Extracted page text data
╭──
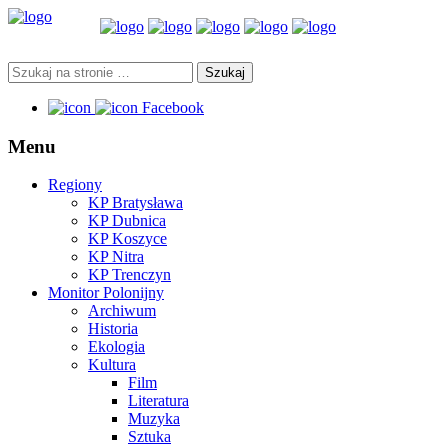
Facebook
Menu
Regiony
KP Bratysława
KP Dubnica
KP Koszyce
KP Nitra
KP Trenczyn
Monitor Polonijny
Archiwum
Historia
Ekologia
Kultura
Film
Literatura
Muzyka
Sztuka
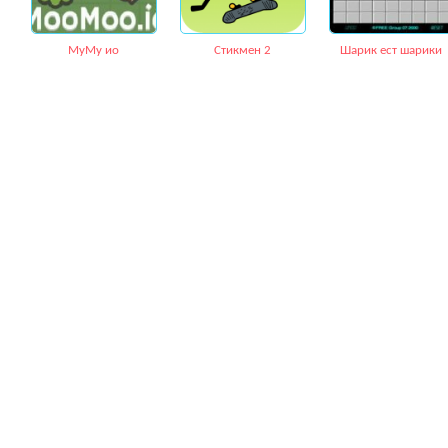
МуМу ио
Стикмен 2
Шарик ест шарики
╰──
• [TASK ITEM] The copy you produce must repeat all the entries exactly and contain no pictures.

• [YOUR SOLUTION]
Facebook
Menu
Regiony
KP Bratysława
KP Dubnica
KP Koszyce
KP Nitra
KP Trenczyn
Monitor Polonijny
Archiwum
Historia
Ekologia
Kultura
Film
Literatura
Muzyka
Sztuka
МуМу ио
Стикмен 2
Шарик ест шарики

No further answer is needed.